# What is the best online sheet music website to buy sheet music?



## qfcbv (Jan 22, 2021)

I'm looking for a site where you can buy scores that are not available in imslp.org. 

If you have any good experience with a site that sells a lot of scores at a fairly affordable price, please comment below.


----------



## Guest002 (Feb 19, 2020)

Well my choice would always be to start at *Boosey & Hawkes*.

Excellent orchestral scores, but not bargain basement prices, I'm afraid.

*Faber Music* is the other one I turn to in times of need.


----------



## Haydn70 (Jan 8, 2017)

qfcbv said:


> I'm looking for a site where you can buy scores that are not available in imslp.org.
> 
> If you have any good experience with a site that sells a lot of scores at a fairly affordable price, please comment below.


Are you interested in the traditional repertoire or newer music or both?

For the traditional repertoire there are the Dover scores:

https://store.doverpublications.com/by-subject-music.html

Inexpensive and a great selection.
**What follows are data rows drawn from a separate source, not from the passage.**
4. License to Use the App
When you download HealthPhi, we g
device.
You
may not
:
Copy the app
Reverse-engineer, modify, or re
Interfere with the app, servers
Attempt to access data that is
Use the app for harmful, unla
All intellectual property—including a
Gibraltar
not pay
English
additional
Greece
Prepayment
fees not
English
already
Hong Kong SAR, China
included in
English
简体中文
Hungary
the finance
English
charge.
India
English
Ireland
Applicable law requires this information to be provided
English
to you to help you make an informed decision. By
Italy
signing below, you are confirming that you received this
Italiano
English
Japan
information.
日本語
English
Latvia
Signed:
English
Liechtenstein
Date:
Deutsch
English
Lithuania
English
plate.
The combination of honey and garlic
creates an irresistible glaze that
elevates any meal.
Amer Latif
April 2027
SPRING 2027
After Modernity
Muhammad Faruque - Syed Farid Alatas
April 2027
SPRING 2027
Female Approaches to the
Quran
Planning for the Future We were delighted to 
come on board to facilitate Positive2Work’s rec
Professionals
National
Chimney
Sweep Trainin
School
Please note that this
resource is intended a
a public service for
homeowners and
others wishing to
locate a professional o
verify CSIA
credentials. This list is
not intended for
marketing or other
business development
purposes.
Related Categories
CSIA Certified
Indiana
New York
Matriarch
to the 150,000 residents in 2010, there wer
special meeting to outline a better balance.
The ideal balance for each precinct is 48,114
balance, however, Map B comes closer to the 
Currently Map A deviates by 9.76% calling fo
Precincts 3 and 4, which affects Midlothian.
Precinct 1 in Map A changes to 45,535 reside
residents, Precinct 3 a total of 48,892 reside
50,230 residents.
My one beef is that with some of the orchestral scores the instrumentation is shown only on the first page of each movement.


----------



## Guest002 (Feb 19, 2020)

Haydn70 said:


> Are you interested in the traditional repertoire or newer music or both?
> 
> For the traditional repertoire there are the Dover scores:
> 
> https://store.doverpublications.com/by-subject-music.html


Excellent resource, thanks. I was going to post that as my third!


----------



## mbhaub (Dec 2, 2016)

What exactly are you looking for? "Sheet music" is a pretty broad label.

Sheetmusicplus.com has an immense variety and can get practically anything you can imagine.
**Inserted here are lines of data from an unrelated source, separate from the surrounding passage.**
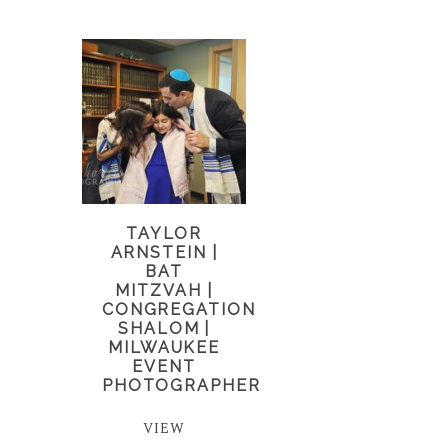
TAYLOR
ARNSTEIN |
BAT
MITZVAH |
CONGREGATION
SHALOM |
MILWAUKEE
EVENT
PHOTOGRAPHER
VIEW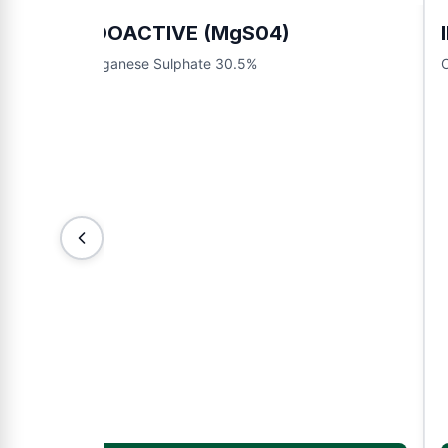
INDOACTIVE (MgS04)
Manganese Sulphate 30.5%
O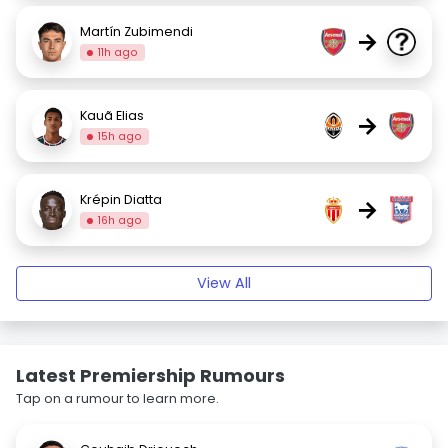
Martín Zubimendi
→
11h ago
Kauã Elias
→
15h ago
Krépin Diatta
→
16h ago
View All
Latest Premiership Rumours
Tap on a rumour to learn more.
For scores, my first source is musikmph.de. They have lots of obscure items and prices are fine.

Luck's Music in Michigan can also get a lot of scores and other things Kalmus used to carry. lucksmusic.com

Getting some Russian and Soviet scores can be a challenge, but ruslania.com has always been helpful.

Hans Sikorski has a lot of great material. sikorski.de

and don't ignore eBay!


----------



## qfcbv (Jan 22, 2021)

Haydn70 said:


> Are you interested in the traditional repertoire or newer music or both?
> 
> For the traditional repertoire there are the Dover scores:
> 
> ...


The only thing is that its search option is really bad .


----------



## qfcbv (Jan 22, 2021)

AbsolutelyBaching said:


> Well my choice would always be to start at *Boosey & Hawkes*.
> 
> Excellent orchestral scores, but not bargain basement prices, I'm afraid.
> 
> *Faber Music* is the other one I turn to in times of need.
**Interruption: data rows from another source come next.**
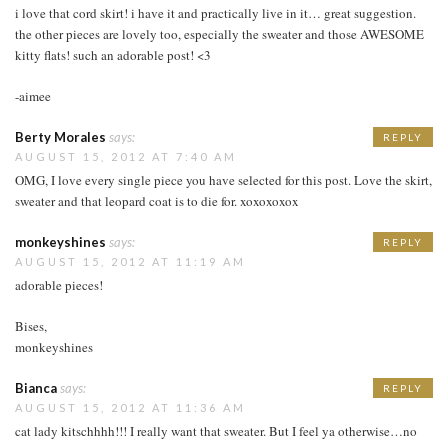
i love that cord skirt! i have it and practically live in it… great suggestion.
the other pieces are lovely too, especially the sweater and those AWESOME
kitty flats! such an adorable post! <3
-aimee
Berty Morales
says:
REPLY
AUGUST 15, 2012 AT 7:40 AM
OMG, I love every single piece you have selected for this post. Love the skirt,
sweater and that leopard coat is to die for. xoxoxoxox
monkeyshines
says:
REPLY
AUGUST 15, 2012 AT 11:19 AM
adorable pieces!
Bises,
monkeyshines
Bianca
says:
REPLY
AUGUST 15, 2012 AT 11:36 AM
cat lady kitschhhh!!! I really want that sweater. But I feel ya otherwise…no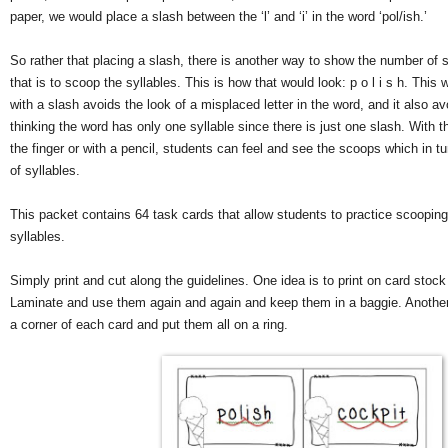
paper, we would place a slash between the ‘l’ and ‘i’ in the word ‘pol/ish.’
So rather that placing a slash, there is another way to show the number of s
that is to scoop the syllables. This is how that would look: p o l i s h. This
with a slash avoids the look of a misplaced letter in the word, and it also a
thinking the word has only one syllable since there is just one slash. With t
the finger or with a pencil, students can feel and see the scoops which in 
of syllables.
This packet contains 64 task cards that allow students to practice scoopin
syllables.
Simply print and cut along the guidelines. One idea is to print on card stock
Laminate and use them again and again and keep them in a baggie. Another 
a corner of each card and put them all on a ring.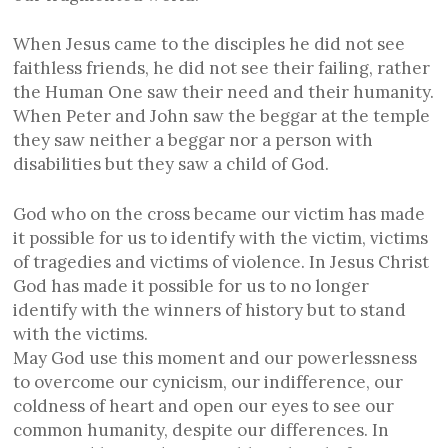
When Jesus came to the disciples he did not see
faithless friends, he did not see their failing, rather
the Human One saw their need and their humanity.
When Peter and John saw the beggar at the temple
they saw neither a beggar nor a person with
disabilities but they saw a child of God.
God who on the cross became our victim has made
it possible for us to identify with the victim, victims
of tragedies and victims of violence. In Jesus Christ
God has made it possible for us to no longer
identify with the winners of history but to stand
with the victims.
May God use this moment and our powerlessness
to overcome our cynicism, our indifference, our
coldness of heart and open our eyes to see our
common humanity, despite our differences. In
Boosey and Hawkes is perfect, thank you


----------



## adriesba (Dec 30, 2019)

This isn't something I've looked into much since I can't read music, but Schott seems to come up in my searches often with some uncommon scores. They can be pricey though.


----------



## Rogerx (Apr 27, 2018)

qfcbv said:


> I'm looking for a site where you can buy scores that are not available in imslp.org.
> 
> If you have any good experience with a site that sells a lot of scores at a fairly affordable price, please comment below.


Take a look at Presto music site.


----------



## qfcbv (Jan 22, 2021)

did, but i needed more


----------



## adriesba (Dec 30, 2019)

qfcbv said:


> did, but i needed more


Is there a particular score you're looking for?


----------